Abstract:The increasing use of multiple sensors requires more efficient methods to represent and classify multi-dimensional data, since these applications produce a large amount of data, demanding modern techniques for data processing. Considering these observations, we present in this paper a new method for multi-dimensional data classification which relies on two premises: 1) multi-dimensional data are usually represented by tensors, due to benefits from multilinear algebra and the established tensor factorization methods; and 2) this kind of data can be described by a subspace lying within a vector space.
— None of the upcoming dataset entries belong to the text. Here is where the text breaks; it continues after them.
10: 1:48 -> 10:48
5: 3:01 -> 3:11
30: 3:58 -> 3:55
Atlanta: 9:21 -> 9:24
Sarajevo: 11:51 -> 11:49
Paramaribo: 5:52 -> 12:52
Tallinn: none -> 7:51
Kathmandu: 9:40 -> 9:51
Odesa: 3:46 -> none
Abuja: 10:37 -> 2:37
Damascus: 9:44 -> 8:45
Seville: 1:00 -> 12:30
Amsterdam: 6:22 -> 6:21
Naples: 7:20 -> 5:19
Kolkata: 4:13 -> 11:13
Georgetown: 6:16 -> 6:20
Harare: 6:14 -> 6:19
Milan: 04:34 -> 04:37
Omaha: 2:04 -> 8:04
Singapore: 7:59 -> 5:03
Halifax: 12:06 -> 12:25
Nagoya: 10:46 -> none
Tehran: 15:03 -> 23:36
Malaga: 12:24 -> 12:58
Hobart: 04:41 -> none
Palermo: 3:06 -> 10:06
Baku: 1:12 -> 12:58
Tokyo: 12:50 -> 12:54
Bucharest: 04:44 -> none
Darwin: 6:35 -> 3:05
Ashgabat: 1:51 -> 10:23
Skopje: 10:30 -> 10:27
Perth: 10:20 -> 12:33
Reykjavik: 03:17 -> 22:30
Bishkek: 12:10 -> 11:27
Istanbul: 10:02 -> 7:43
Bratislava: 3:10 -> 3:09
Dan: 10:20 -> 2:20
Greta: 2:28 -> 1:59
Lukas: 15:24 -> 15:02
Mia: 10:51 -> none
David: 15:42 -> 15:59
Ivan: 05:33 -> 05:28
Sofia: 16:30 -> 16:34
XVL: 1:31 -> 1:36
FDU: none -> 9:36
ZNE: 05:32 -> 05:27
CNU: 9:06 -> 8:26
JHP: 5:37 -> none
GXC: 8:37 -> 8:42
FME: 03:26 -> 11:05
Subspace representation has been consistently employed for pattern-set recognition, and its tensor representation counterpart is also available in the literature. However, traditional methods do not employ discriminative information of the tensors, which degrades the classification accuracy. In this scenario, generalized difference subspace (GDS) may provide an enhanced subspace representation by reducing data redundancy and revealing discriminative structures. Since GDS is not able to directly handle tensor data, we propose a new projection called n-mode GDS, which efficiently handles tensor data. In addition, n-mode Fisher score is introduced as a class separability index and an improved metric based on the geodesic distance is provided to measure the similarity between tensor data. To confirm the advantages of the proposed method, we address the problem of representing and classifying tensor data for gesture and action recognition. The experimental results have shown that the proposed approach outperforms methods commonly used in the literature without adopting pre-trained models or transfer learning.